On their page they claim:
Visits from this process generally come from IPs 74.208.25.118 or 216.15.74.85.
Which wasn't the IPs that hit my site, so either the info is outdated, or they use other IPs as well.
If the Pmoz checker removes listings automatically then it should be officially stated by DMOZ so that those who submit to the directory will know what to expect and can allow it access.Perhaps I missed it, but anything less would seem unreasonable.
The developer of the bot has said the "two highest-impact bots ODP uses [are] the official robozilla bot, and my pmoz.info bot"
The problem you have is spam hosts tend to be cheap and most people are unaware of their reputation
I don't how spammy that host is, but the developer wrote "Yes, my tools are hosted on a shared server. I cannot control what trouble my fellow hostees get into".
[edited by: Umbra at 12:53 am (utc) on July 25, 2008]
Whatever, with variable and suspect IPs it's blocked.
I thought dmoz had died anyway. I was unable to update entries for a couple of years because of a duff submission form so I just gave up on it. As far as I can tell the only serious user of dmoz now is google, and right now even that's wrong.
the official robozilla bot, and my pmoz.info bot
So in order to stay listed in DMOZ you have to cater for an unofficial robot that is not mentioned anywhere on the DMOZ site and which seems to be the personal project of an individual admin.
I don't recall this being mentioned when you submit a site, but then I haven't bothered lately.
...
As far as I can tell the only serious user of dmoz now is google, and right now even that's wrong.

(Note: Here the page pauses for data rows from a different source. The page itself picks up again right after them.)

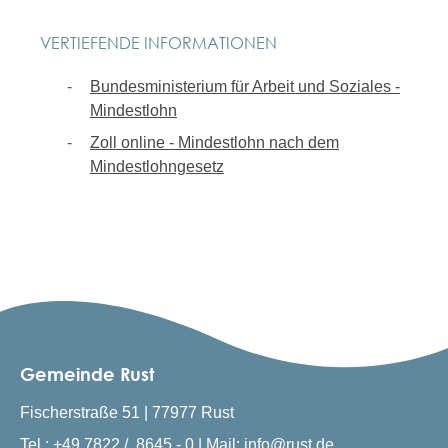
VERTIEFENDE INFORMATIONEN
Bundesministerium für Arbeit und Soziales -
Mindestlohn
Zoll online - Mindestlohn nach dem
Mindestlohngesetz
Gemeinde Rust
Fischerstraße 51 | 77977 Rust
Tel.: +49 7822 / 8645 - 0 | Mail: info@rust.de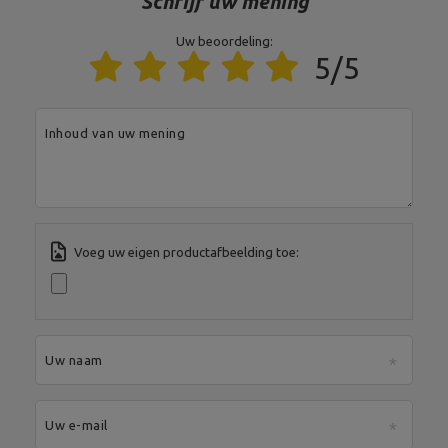
Schrijf uw mening
Hoogte Zonder dumbbells:
28 cm; Met dumbbells: 30 cm,
Uw beoordeling:
3-laags fitness dumbbell
Breedte Zonder dumbbells:
5/5
rack
31 cm; Met dumbbells: 32 cm,
Diepte Zonder dumbbells: 8,5
cm; Met dumbbells: 18 cm,
Plaats voor gewichten: 6 st
Inhoud van uw mening
Ilość paczek
1
Szerokość paczki
37
Waga brutto
13
Voeg uw eigen productafbeelding toe:
Wysokość paczki
15
Entiteit verantwoordelijk voor dit product in de EU
Uw naam
Adres:
Boczna 41
Postcode:
27-200
Stad:
Starachowice
Land:
Poland
Uw e-mail
MARBO Ulikowski
Je e-mailadres:
Fabrikant
Spółka Komandytowa
serwis@marbosport.eu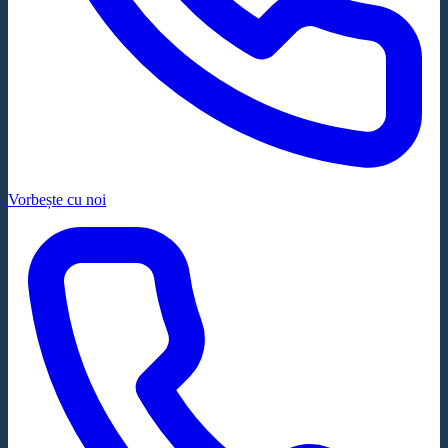
Vorbește cu noi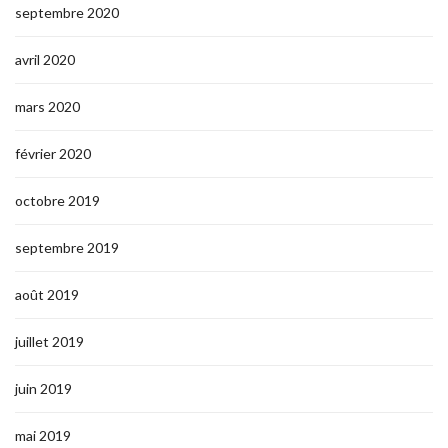
septembre 2020
avril 2020
mars 2020
février 2020
octobre 2019
septembre 2019
août 2019
juillet 2019
juin 2019
mai 2019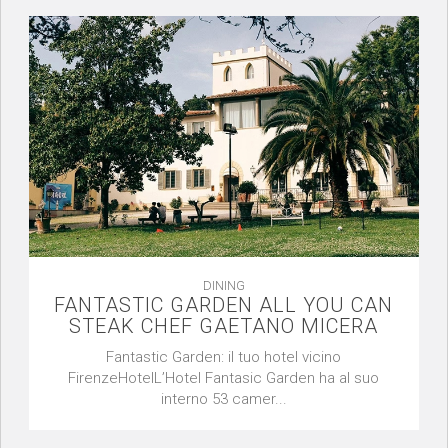
DINING
FANTASTIC GARDEN ALL YOU CAN
STEAK CHEF GAETANO MICERA
Fantastic Garden: il tuo hotel vicino
FirenzeHotelL’Hotel Fantasic Garden ha al suo
interno 53 camer...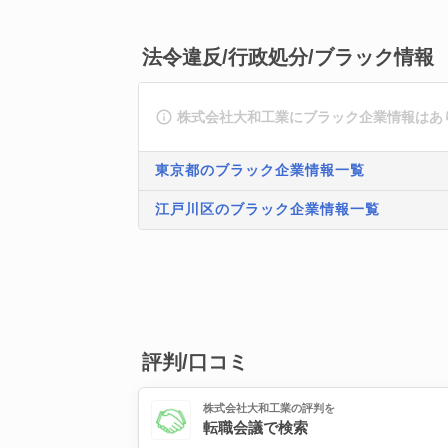
法令違反/行政処分/ブラック情報
株式会社大和工業にブラック企業情報はあ
東京都のブラック企業情報一覧
江戸川区のブラック企業情報一覧
評判/口コミ
株式会社大和工業の評判を
転職会議で検索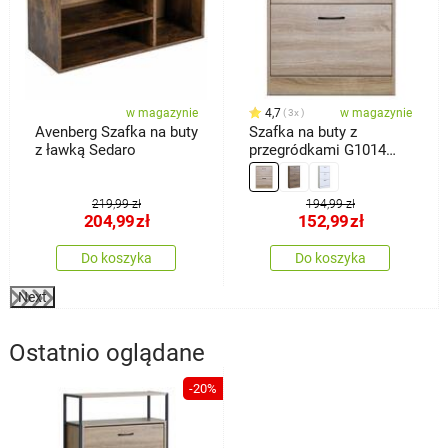
w magazynie
4,7
w magazynie
3x
Avenberg Szafka na buty
Szafka na buty z
z ławką Sedaro
przegródkami G1014
OAK, dąb
219,99 zł
194,99 zł
204,99
zł
152,99
zł
Do koszyka
Do koszyka
Next
Ostatnio oglądane
-20%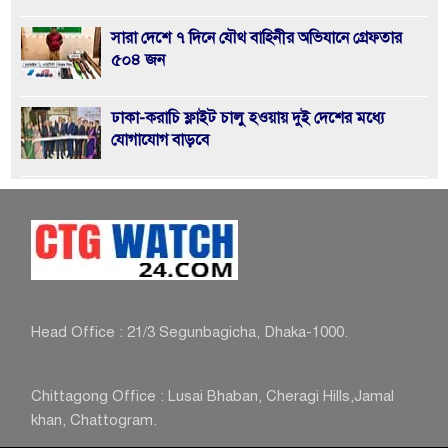
সারা দেশে ৭ দিনে যৌথ বাহিনীর অভিযানে গ্রেফতার
৫০৪ জন
ঢাকা-করাচি ফ্লাইট চালু হওয়ায় দুই দেশের মধ্যে
যোগাযোগ বাড়বে
জুলাই সনদ’ বাস্তবায়নে ১২ ফেব্রুয়ারির নির্বাচন হবে
ইতিহাসের মাইলফলক
খুলশীতে জামায়াত প্রার্থী হেলালীর গণসংযোগে হামলা,
আহত ৮
Head Office : 21/3 Segunbagicha, Dhaka-1000.
আসন্ন জাতীয় সংসদ নির্বাচনে পুলিশ নিরপেক্ষতা-
পেশাদারিত্বের প্রমাণ রাখবে: আইজিপি
Chittagong Office : Lusai Bhaban, Cheragi Hills,Jamal
khan, Chattogram.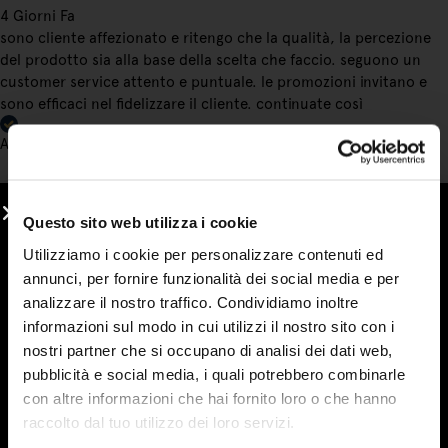
4 Giorni Fa
sono cliente affezionato e ritengo che la qualità, la percezione
del prodotto sia alla base della scelta che faccio. seguono un
customer service attento e puntuale. le promozioni invitano e
sono efficaci nel fidelizzare il cliente. continuate così
Acquirente verificato
6 Giorni Fa
Questo sito web utilizza i cookie
Ho conosciuto le marmellate Stringhetto a una fiera con
Utilizziamo i cookie per personalizzare contenuti ed
bancarelle e non le ho più lasciate. Vera frutta e una consistenza
annunci, per fornire funzionalità dei social media e per
deliziosa. Le mie preferite sono arancia, visciole e fragola, ma
analizzare il nostro traffico. Condividiamo inoltre
volendo si può osare di più con una vasta gamma di gusti.
informazioni sul modo in cui utilizzi il nostro sito con i
Acquirente verificato
nostri partner che si occupano di analisi dei dati web,
pubblicità e social media, i quali potrebbero combinarle
con altre informazioni che hai fornito loro o che hanno
7 Giorni Fa
raccolto dal tuo utilizzo dei loro servizi.
Ho acquistato di nuovo marmellate e sono strepitose. Condivido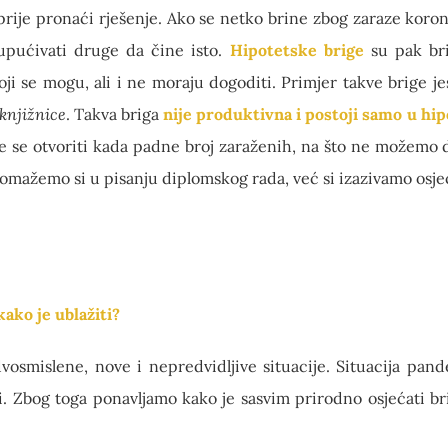
rije pronaći rješenje. Ako se netko brine zbog zaraze koron
 upućivati druge da čine isto.
Hipotetske brige
su pak bri
i se mogu, ali i ne moraju dogoditi. Primjer takve brige j
knjižnice
. Takva briga
nije produktivna
i postoji samo u hi
će se otvoriti kada padne broj zaraženih, na što ne možemo d
omažemo si u pisanju diplomskog rada, već si izazivamo os
ako je ublažiti?
dvosmislene, nove i nepredvidljive situacije. Situacija pand
. Zbog toga ponavljamo kako je sasvim prirodno osjećati brig
.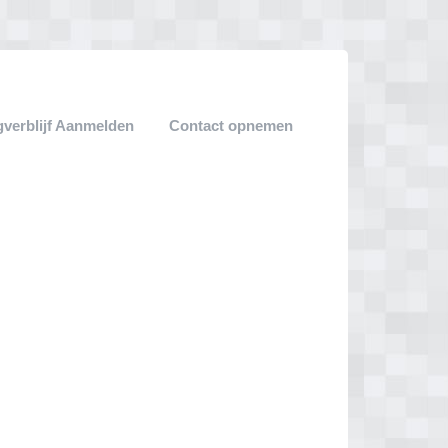
verblijf Aanmelden
Contact opnemen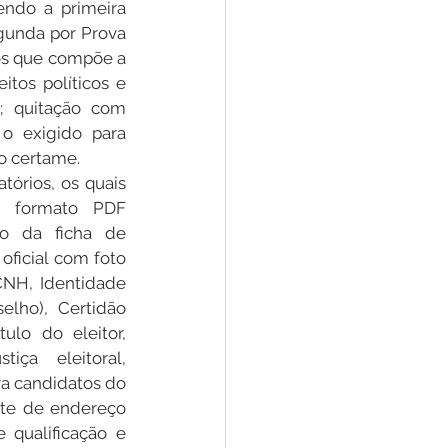
ndo a primeira 
egunda por Prova 
gos que compõe a 
tos políticos e 
; quitação com 
o exigido para 
do certame.
órios, os quais 
 formato PDF 
o da ficha de 
oficial com foto 
CNH, Identidade 
elho), Certidão 
ulo do eleitor, 
iça eleitoral, 
ra candidatos do 
te de endereço 
 qualificação e 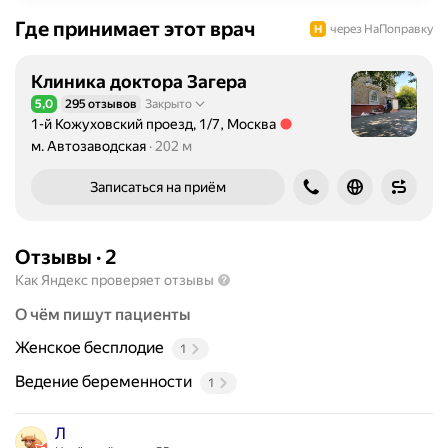
Где принимает этот врач
через НаПоправку
Клиника доктора Загера
5,0
295 отзывов
Закрыто
Рейтинг 5,0 из 5
1-й Кожуховский проезд, 1/7, Москва
Метро м. Автозаводская Расстояние 202 м
м. Автозаводская
202 м
Записаться на приём
Отзывы
·
2
Как Яндекс проверяет отзывы
О чём пишут пациенты
Женское бесплодие
1
Ведение беременности
1
Л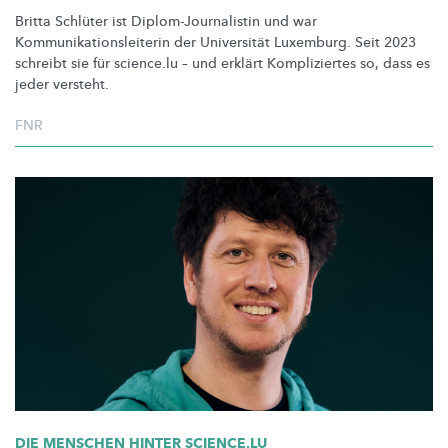
Britta Schlüter ist
Diplom-Journalistin
und war
Kommunikationsleiterin
der Universität Luxemburg. Seit 2023
schreibt sie für science.lu – und erklärt Kompliziertes so, dass es
jeder versteht.
FNR
DIE MENSCHEN HINTER SCIENCE.LU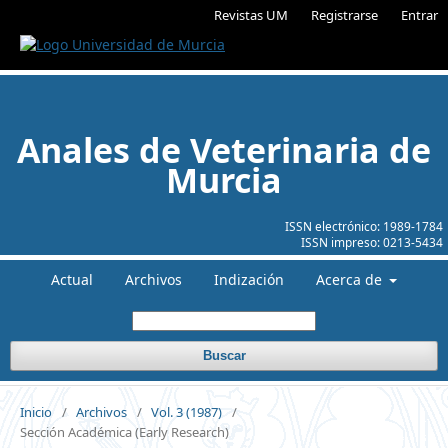
Revistas UM
Registrarse
Entrar
Anales de Veterinaria de
Murcia
ISSN electrónico:
1989-1784
ISSN impreso:
0213-5434
Actual
Archivos
Indización
Acerca de
Buscar
Inicio
/
Archivos
/
Vol. 3 (1987)
/
Sección Académica (Early Research)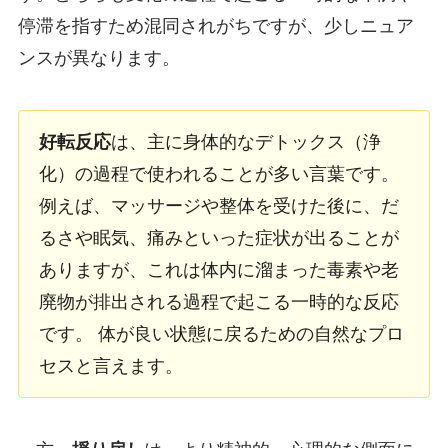
停滞を指すため混同されがちですが、少しニュア
ンスが異なります。
好転反応
は、主に身体的なデトックス（浄
化）の過程で使われることが多い言葉です。
例えば、マッサージや整体を受けた後に、だ
るさや眠気、痛みといった症状が出ることが
ありますが、これは体内に溜まった毒素や老
廃物が排出される過程で起こる一時的な反応
です。 体が良い状態に戻るための自然なプロ
セスと言えます。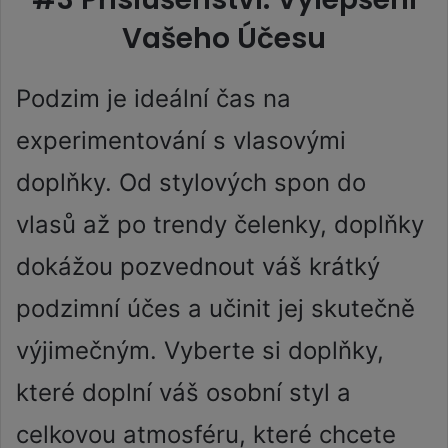
Vašeho Účesu
Podzim je ideální čas na
experimentování s vlasovými
doplňky. Od stylových spon do
vlasů až po trendy čelenky, doplňky
dokážou pozvednout váš krátký
podzimní účes a učinit jej skutečně
výjimečným. Vyberte si doplňky,
které doplní váš osobní styl a
celkovou atmosféru, které chcete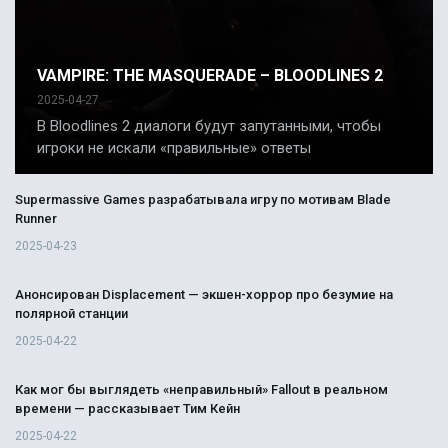
VAMPIRE: THE MASQUERADE – BLOODLINES 2
2025-04-27
В Bloodlines 2 диалоги будут запутанными, чтобы
игроки не искали «правильные» ответы
Supermassive Games разрабатывала игру по мотивам Blade
Runner
2025-04-23
Анонсирован Displacement — экшен-хоррор про безумие на
полярной станции
2025-04-22
Как мог бы выглядеть «неправильный» Fallout в реальном
времени — рассказывает Тим Кейн
2025-04-22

Over on the Google forum, there's a thread about a Page Rank update. So I checked out the Google Directory. I don't remember how it was before, but now many directory pages have a low or zero Page Rank. Then over on Dmoz, also low Page Ranks for many subcategories. The PR update may still be in flux, but it would be interesting to keep on an eye on this. Assuming that Google applies its algorithms equally across the board, then perhaps this is a sign that directories ARE less important. Which would be a relief to anyone at the mercy of a bot like pmoz.
In light of pmoz, which we now ban, it will be interesting to see what happens next. Still, not really holding breath over a dmoz update anyway - human editor for every one of millions of sites? Yeah, right!